А теперь представьте себе, какие чувства испытали бы, довелись им прочесть это письмо Бориса Леонидовича, миллионы зэков, не умевших, да и не желавших в те дни скрыть свое ликование по поводу того, что наконец-то «ус откинул хвост». (Эту замечательную формулу я знаю со слов Евгении Семеновны Гинзбург.)
Надо, конечно, сделать скидку на то, что мрачно-торжественная обстановка тех похоронных и послепохоронных дней, обозначивших конец целой эпохи, не могла не поразить впечатлительную душу поэта. Вероятно, отразилось и в настрое, и в стилистике этого письма и некоторое приспособление его автора к чувствам, наверняка испытываемым в те дни тем, к кому письмо было обращено.
И все же, все же, все же…
Никто ведь не заставлял его в те дни писать именно Фадееву. У него самого возник этот душевный порыв. Значит, была в этом его порыве какая-то доля искренности. И, судя по всему, немалая.
Кстати, финал стихотворения, начинавшегося словами «Культ личности забрызган грязью», тоже заставляет вспомнить про Фадеева:
Эти последние две строки скорее всего о нем, о Фадееве: ведь Александр Александрович застрелился в том самом 1956 году, когда было написано это стихотворение, и по официальной версии — как раз «из пьянства». На самом деле, как потом выяснилось, отнюдь не «из пьянства»: последние месяцы перед смертью капли в рот не брал. Застрелился он, я думаю, потому что как раз в это время стали возвращаться с того света люди, санкцию на арест которых ему — по должности — приходилось давать.
Когда это случилось, была сочинена (Н. Коржавиным) такая эпиграмма:
► Проснулась совесть, и раздался выстрел. Естественный конец соцреалиста.
Сказано зло, но, наверно, справедливо. Однако, что там ни говори, а из всех известных нам «соцреалистов» совесть проснулась только у него одного.
Ну, а что касается величия, об утрате которого так сокрушался Борис Леонидович Пастернак, то я тут могу только повторить забытую ныне языковую формулу, рожденную в те годы и как раз вот по этому самому поводу:
► — Умер, ну и культ с ним!
Л
Лишенцы
Слово это просуществовало сравнительно недолго.

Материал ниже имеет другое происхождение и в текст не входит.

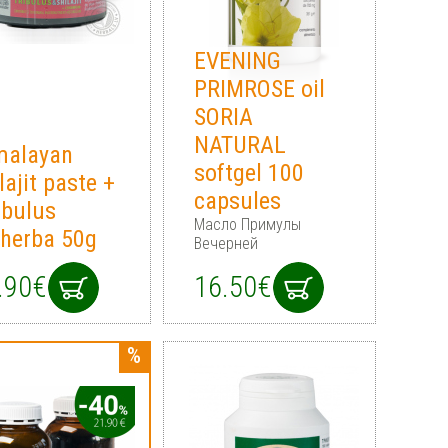
EVENING
PRIMROSE oil
SORIA
NATURAL
malayan
softgel 100
lajit paste +
capsules
ubulus
Масло Примулы
oherba 50g
Вечерней
.90€
16.50€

В 1936 году была принята новая («сталинская») Конституция, в которой было торжественно зафиксировано, что в стране уже не осталось никаких «классово чуждых элементов», лишенных гражданских прав. И слова «лишенец», «лишенка», «лишенцы» умерли, выпали из живого языка. Встретиться с ними теперь можно было только в какой-нибудь книге, рисующей картины канувшего в прошлое нэповского быта. И там они выглядели смешными и вполне безобидными.
Вот, например, в «Записных книжках» И. Ильфа:
► Умалишенец…
На почтамте оживление. «Дорогая тетя, с сегодняшнего дня я уже лишенец…»

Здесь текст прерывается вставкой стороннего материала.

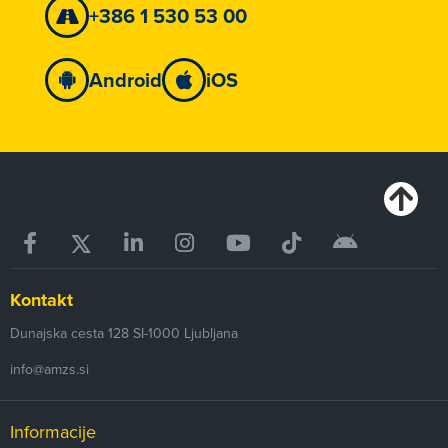
+386 1 530 53 00
Android
iOS
Kontakt
Dunajska cesta 128
SI-1000
Ljubljana
info@amzs.si
Informacije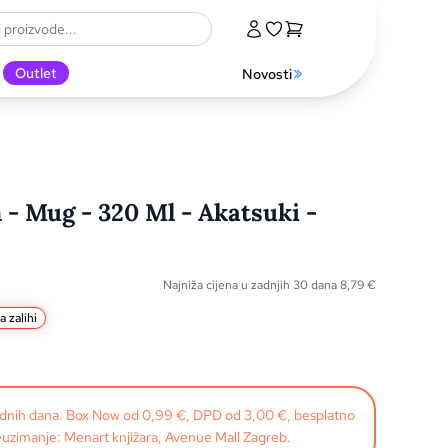
Outlet
Novosti
- Mug - 320 Ml - Akatsuki -
Najniža cijena u zadnjih 30 dana
8,79
€
a zalihi
radnih dana. Box Now od 0,99 €, DPD od 3,00 €, besplatno
uzimanje: Menart knjižara, Avenue Mall Zagreb.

За что меня лишать всего! Ведь я в детстве хотел быть вагоновожатым! Ах, зачем я пошел по линии частного капитала!
Или у Зощенко:
► Все они какие-то такие — или уже женатые, или уже имеют 2–3 семьи, или вообще лишенцы, что, конечно, тоже не сахар в семейной жизни.
Или в «Золотом теленке» Ильфа и Петрова:
► Решительно вздохнув, Бендер втиснулся в толпу.
— Пардон, — говорил он, — еще пардон! Простите, мадам, это не вы потеряли на углу талон на повидло? Скорей бегите, он еще там лежит. Пропустите экспертов, вы, мужчины! Пусти, тебе говорят, лишенец!
В устах Остапа слово «лишенец» звучит не как политическое обвинение, а скорее как обидная бытовая кличка — вроде «поганец» или «паршивец».